------ Dataset ------

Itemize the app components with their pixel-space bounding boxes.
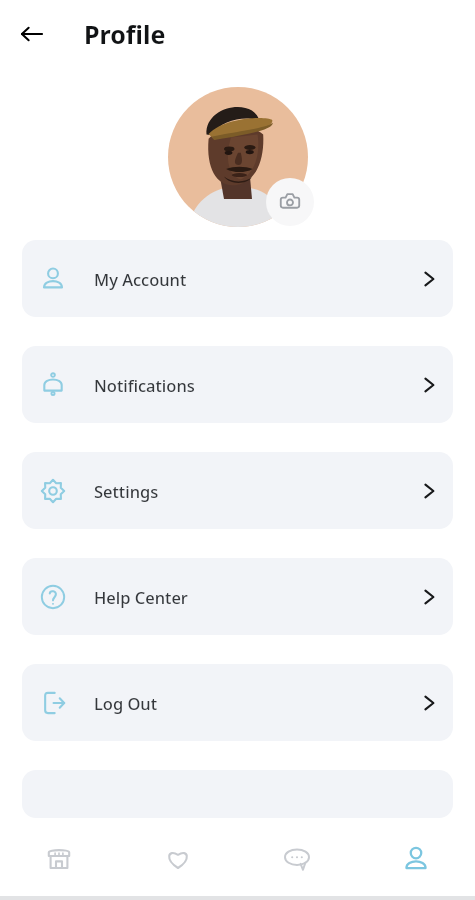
staticText: Profile	[84, 17, 166, 51]
staticText: Help Center	[94, 586, 188, 608]
staticText: Notifications	[94, 374, 195, 396]
button[interactable]: Favorites	[118, 818, 237, 900]
button[interactable]: Help Center	[22, 558, 453, 635]
staticText: My Account	[94, 268, 187, 290]
button[interactable]: Change photo	[266, 178, 314, 226]
button[interactable]: Messages	[237, 818, 356, 900]
button[interactable]: My Account	[22, 240, 453, 317]
button[interactable]: Notifications	[22, 346, 453, 423]
button[interactable]: Log Out	[22, 664, 453, 741]
button[interactable]: Settings	[22, 452, 453, 529]
button[interactable]: Shop	[0, 818, 118, 900]
button[interactable]: Profile	[356, 818, 475, 900]
button[interactable]: Back	[8, 10, 56, 58]
staticText: Settings	[94, 480, 159, 502]
staticText: Log Out	[94, 692, 158, 714]
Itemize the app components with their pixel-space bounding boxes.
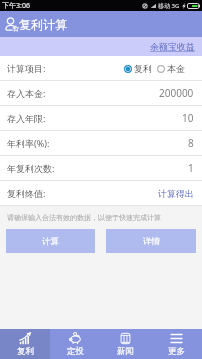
staticText: 1 [188, 161, 194, 175]
staticText: 本金 [167, 63, 185, 74]
staticText: 定投 [67, 346, 84, 357]
staticText: 计算 [42, 236, 59, 247]
staticText: 200000 [159, 86, 194, 100]
button[interactable]: 本金 [157, 63, 185, 74]
staticText: 新闻 [117, 346, 134, 357]
staticText: 复利终值: [7, 187, 46, 199]
button[interactable]: 计算 [6, 229, 95, 253]
staticText: 年复利次数: [7, 162, 55, 174]
button[interactable]: 复利 [124, 63, 152, 74]
button[interactable]: 定投 [50, 329, 100, 359]
button[interactable]: 复利 [0, 329, 50, 359]
staticText: 8 [188, 136, 194, 150]
staticText: 复利计算 [19, 17, 67, 32]
staticText: 请确保输入合法有效的数据，以便于快速完成计算 [7, 213, 161, 222]
staticText: 下午3:06 [2, 1, 30, 11]
button[interactable]: 更多 [151, 329, 202, 359]
button[interactable]: 余额宝收益 [150, 41, 202, 52]
button[interactable]: Account [3, 16, 19, 32]
staticText: 10 [182, 111, 194, 125]
staticText: 复利 [134, 63, 152, 74]
staticText: 计算得出 [158, 188, 194, 199]
staticText: 年利率(%): [7, 137, 50, 149]
staticText: 存入年限: [7, 112, 46, 124]
button[interactable]: 详情 [106, 229, 196, 253]
staticText: 移动 3G [158, 2, 180, 10]
staticText: 详情 [143, 236, 160, 247]
button[interactable]: 新闻 [100, 329, 151, 359]
staticText: 存入本金: [7, 87, 46, 99]
staticText: 更多 [168, 346, 185, 357]
staticText: 计算项目: [7, 62, 46, 74]
staticText: 复利 [17, 346, 34, 357]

------

Exercise details = Lines in the data containing the string "Center" are to be counted; give that number alone.

Exercise solution = 2